Gilbert & Sullivan may be strangers to some Orange County playhouses, but they find a regular spotlight at the Chance Theater in Anaheim Hills.

The duo's greatest hits, including "The Mikado," "The Pirates of Penzance" and "H.M.S. Pinafore," have been revived at the Chance, which now opens its fourth season with the less frequently produced "The Gondoliers." It's an enthusiastic staging with patches of lifting humor, but ultimately not polished enough to satisfy this 1889 operetta.

Director Kent Johnson and his cast find silly opportunities in the silly story. Johnson even has the audacity to dress a quintet of characters in Village People get-ups to rouse the second act. An old joke, sure, but it prompts laughs and fits the production's giddy tone.

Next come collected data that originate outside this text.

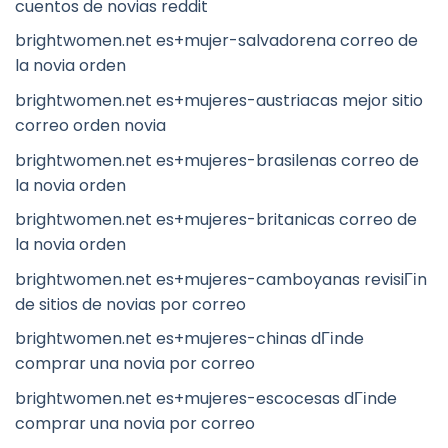
cuentos de novias reddit
brightwomen.net es+mujer-salvadorena correo de
la novia orden
brightwomen.net es+mujeres-austriacas mejor sitio
correo orden novia
brightwomen.net es+mujeres-brasilenas correo de
la novia orden
brightwomen.net es+mujeres-britanicas correo de
la novia orden
brightwomen.net es+mujeres-camboyanas revisiГіn
de sitios de novias por correo
brightwomen.net es+mujeres-chinas dГіnde
comprar una novia por correo
brightwomen.net es+mujeres-escocesas dГіnde
comprar una novia por correo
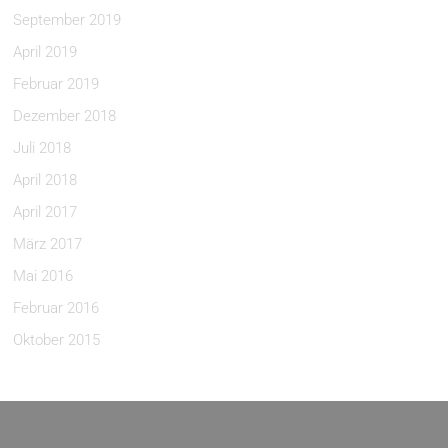
September 2019
April 2019
Februar 2019
Dezember 2018
Juli 2018
April 2018
April 2017
März 2017
Mai 2016
Februar 2016
Oktober 2015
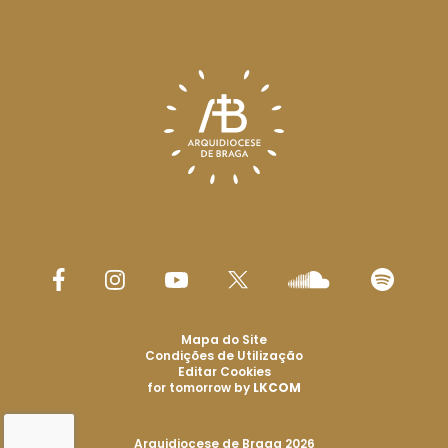
Mapa do Site
Condições de Utilização
Editar Cookies
for tomorrow by
LKCOM
Arquidiocese de Braga 2026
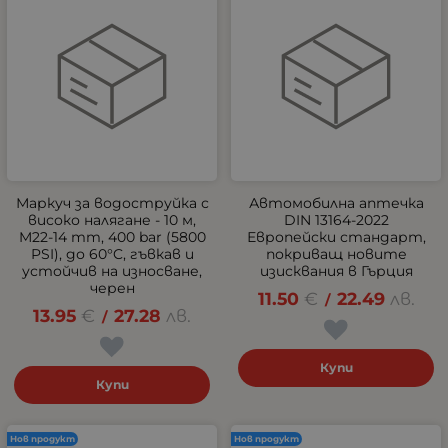
Маркуч за водоструйка с
Автомобилна аптечка
високо налягане - 10 м,
DIN 13164-2022
M22-14 mm, 400 bar (5800
Европейски стандарт,
PSI), до 60°C, гъвкав и
покриващ новите
устойчив на износване,
изисквания в Гърция
черен
11.50
€
22.49
лв.
/
13.95
€
27.28
лв.
/
Купи
Купи
Нов продукт
Нов продукт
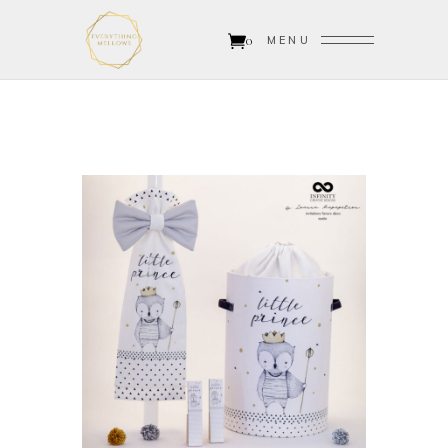
0
MENU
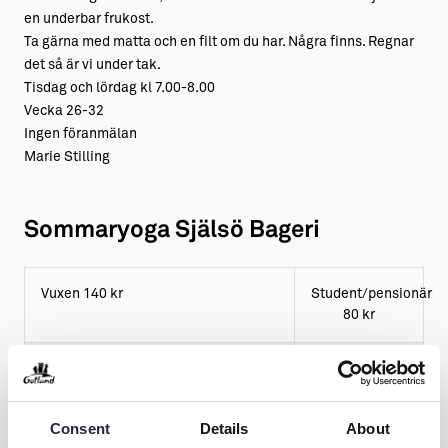
en underbar frukost.
Ta gärna med matta och en filt om du har. Några finns. Regnar
det så är vi under tak.
Tisdag och lördag kl 7.00-8.00
Vecka 26-32
Ingen föranmälan
Marie Stilling
Sommaryoga Själsö Bageri
Vuxen 140 kr
Student/pensionär
80 kr
Frukosten är frivillig och tillkommer
Consent
Details
About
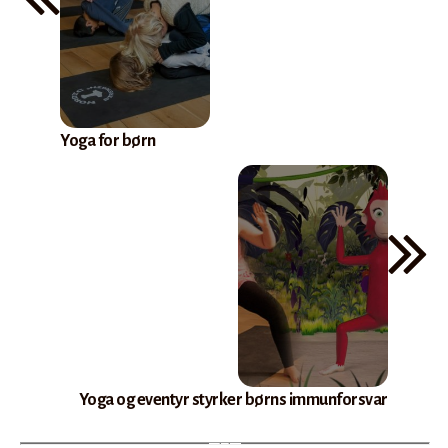
Yoga for børn
Yoga og eventyr styrker børns immunforsvar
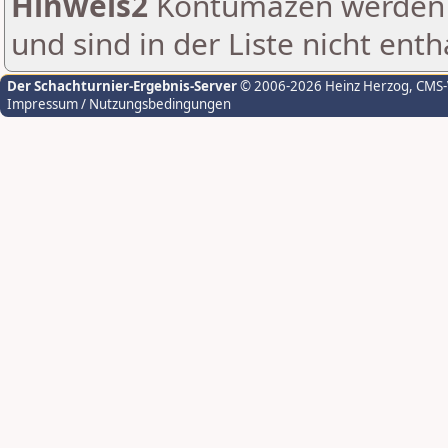
Hinweis2
Kontumazen werden g
und sind in der Liste nicht enth
Der Schachturnier-Ergebnis-Server
© 2006-2026 Heinz Herzog
, CMS
Impressum / Nutzungsbedingungen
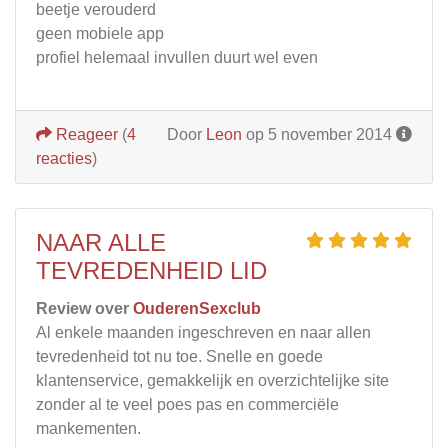
beetje verouderd
geen mobiele app
profiel helemaal invullen duurt wel even
Reageer
(
4
Door
Leon
op 5 november 2014
reacties
)
NAAR ALLE
TEVREDENHEID LID
Review over
OuderenSexclub
Al enkele maanden ingeschreven en naar allen
tevredenheid tot nu toe. Snelle en goede
klantenservice, gemakkelijk en overzichtelijke site
zonder al te veel poes pas en commerciële
mankementen.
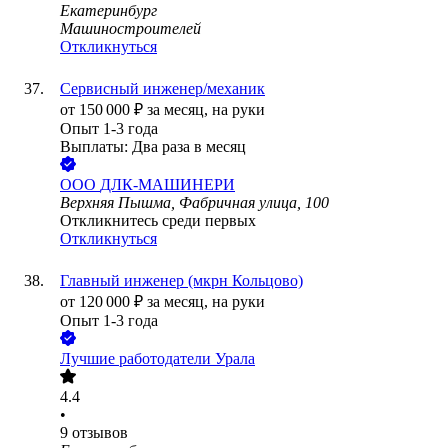
Екатеринбург
Машиностроителей
Откликнуться
Сервисный инженер/механик
от
150 000
₽
за месяц,
на руки
Опыт 1-3 года
Выплаты: Два раза в месяц
ООО
ДЛК-МАШИНЕРИ
Верхняя Пышма, Фабричная улица, 100
Откликнитесь среди первых
Откликнуться
Главный инженер (мкрн Кольцово)
от
120 000
₽
за месяц,
на руки
Опыт 1-3 года
Лучшие работодатели Урала
4.4
•
9
отзывов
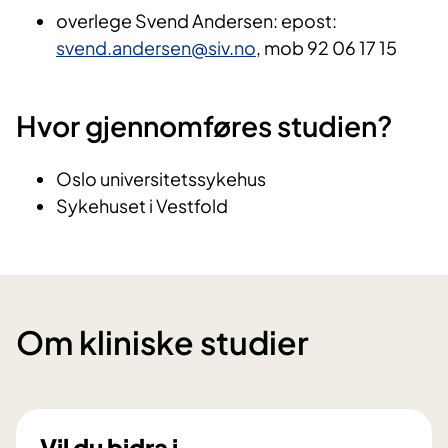
overlege Svend Andersen: epost:
svend.andersen@siv.no
, mob 92 06 17 15
Hvor gjennomføres studien?
Oslo universitetssykehus
Sykehuset i Vestfold
Om kliniske studier
Vil du bidra i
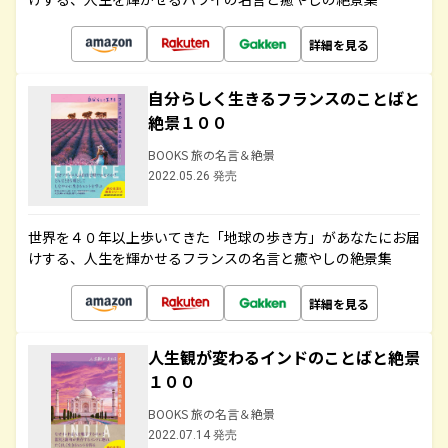
詳細を見る
自分らしく生きるフランスのことばと
絶景１００
BOOKS 旅の名言＆絶景
2022.05.26 発売
世界を４０年以上歩いてきた「地球の歩き方」があなたにお届
けする、人生を輝かせるフランスの名言と癒やしの絶景集
詳細を見る
人生観が変わるインドのことばと絶景
１００
BOOKS 旅の名言＆絶景
2022.07.14 発売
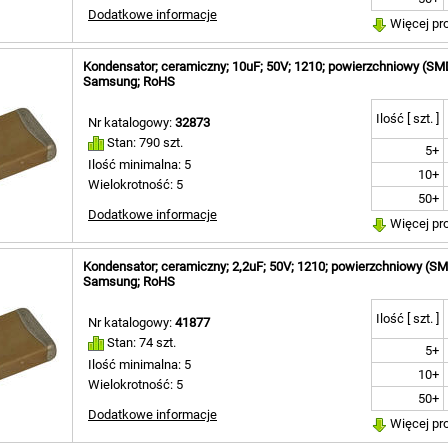
Dodatkowe informacje
Więcej pr
Kondensator; ceramiczny; 10uF; 50V; 1210; powierzchniowy (
Samsung; RoHS
Ilość [ szt. ]
Nr katalogowy:
32873
Stan: 790 szt.
5+
Ilość minimalna: 5
10+
Wielokrotność: 5
50+
Dodatkowe informacje
Więcej pr
Kondensator; ceramiczny; 2,2uF; 50V; 1210; powierzchniowy (
Samsung; RoHS
Ilość [ szt. ]
Nr katalogowy:
41877
Stan: 74 szt.
5+
Ilość minimalna: 5
10+
Wielokrotność: 5
50+
Dodatkowe informacje
Więcej pr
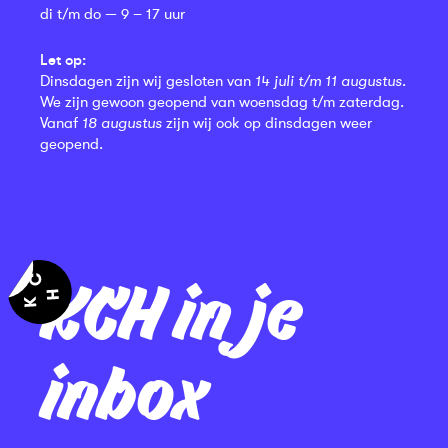
di t/m do — 9 – 17 uur
Let op:
Dinsdagen zijn wij gesloten van
14 juli t/m 11 augustus
.
We zijn gewoon geopend van woensdag t/m zaterdag.
Vanaf
18 augustus
zijn wij ook op dinsdagen weer
geopend.
KCH in je
inbox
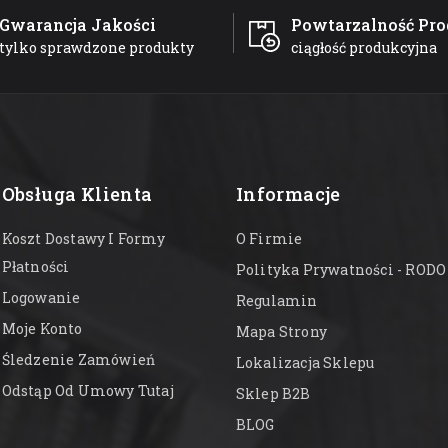
Gwarancja Jakości
Powtarzalność Pro
tylko sprawdzone produkty
ciągłość produkcyjna
Obsługa Klienta
Informacje
Koszt Dostawy I Formy
O Firmie
Płatności
Polityka Prywatności - RODO
Logowanie
Regulamin
Moje Konto
Mapa Strony
Śledzenie Zamówień
Lokalizacja Sklepu
Odstąp Od Umowy Tutaj
Sklep B2B
BLOG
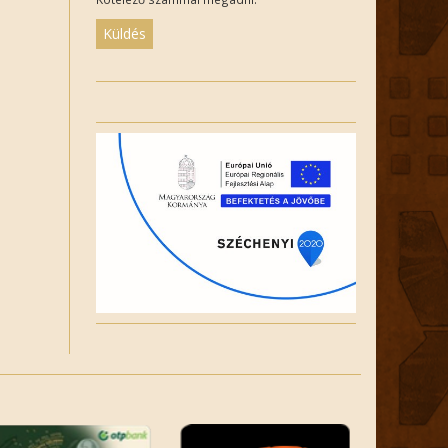
Please
leave
this
field
empty.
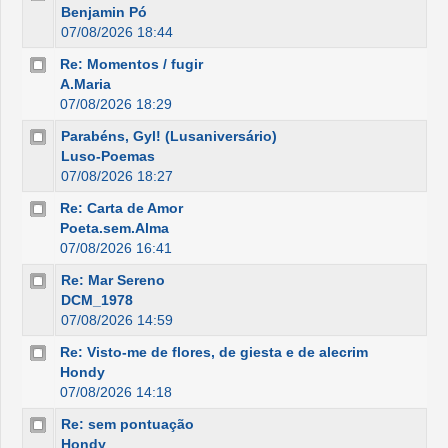
Benjamin Pó
07/08/2026 18:44
Re: Momentos / fugir
A.Maria
07/08/2026 18:29
Parabéns, Gyl! (Lusaniversário)
Luso-Poemas
07/08/2026 18:27
Re: Carta de Amor
Poeta.sem.Alma
07/08/2026 16:41
Re: Mar Sereno
DCM_1978
07/08/2026 14:59
Re: Visto-me de flores, de giesta e de alecrim
Hondy
07/08/2026 14:18
Re: sem pontuação
Hondy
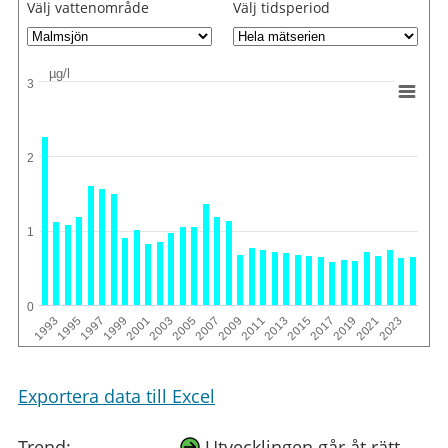
Välj vattenområde
Välj tidsperiod
µg/l
3
2
1
0
2011
2013
2015
2017
2019
2021
2023
1993
1995
1997
1999
2001
2003
2005
2007
2009
Exportera data till Excel
Trend:
Utvecklingen går åt rätt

The nagging problem, however, is erratic singing. There are a few charming turns, especially among the women, but it can slide from accomplished to barely adequate in a chorus change. That just won't do with Gilbert & Sullivan's rich score.

The Venice gondoliers of the title are Marco (Nikhil Korula) and Giuseppe (E. Philip Schneider), ever-grinning bachelors ready to marry the fetching Tessa (Candice Balen) and Gianetta (Kristy Errera). They're all surprised to learn the gondoliers were apparently born in Barataria and one of them is heir to its throne.

Mixed in are Casilda (Erika Ceporius), the daughter of the penniless Duke of Plaza Toro (Michael Buss) and his wife (Barbara Gibbs). Casilda, supposedly, was married to one of the gondoliers at birth and is now expected to join him. But she loves the lowly drummer, Luiz (Timothy Quirus). The ominous Don Alhambra (Casey Long) lurks about, pushing everybody this way and that as the plot unfolds.

A pair of the best voices, fortunately, belong to Balen and Errera. Balen's clear, bell-like tones stand out, and Errera is always confident. Schneider also has a crisp style, but Korula seems to talk as much as sing his tunes.

It's a small stage, which doesn't help Jenna Kantor's fairly demanding choreography, a combo of the athletic and twitchy Monty Pythonesque moves. At least Oanh Nguyen's simple set, with its pretty faux stained-glass background, doesn't intrude on the action.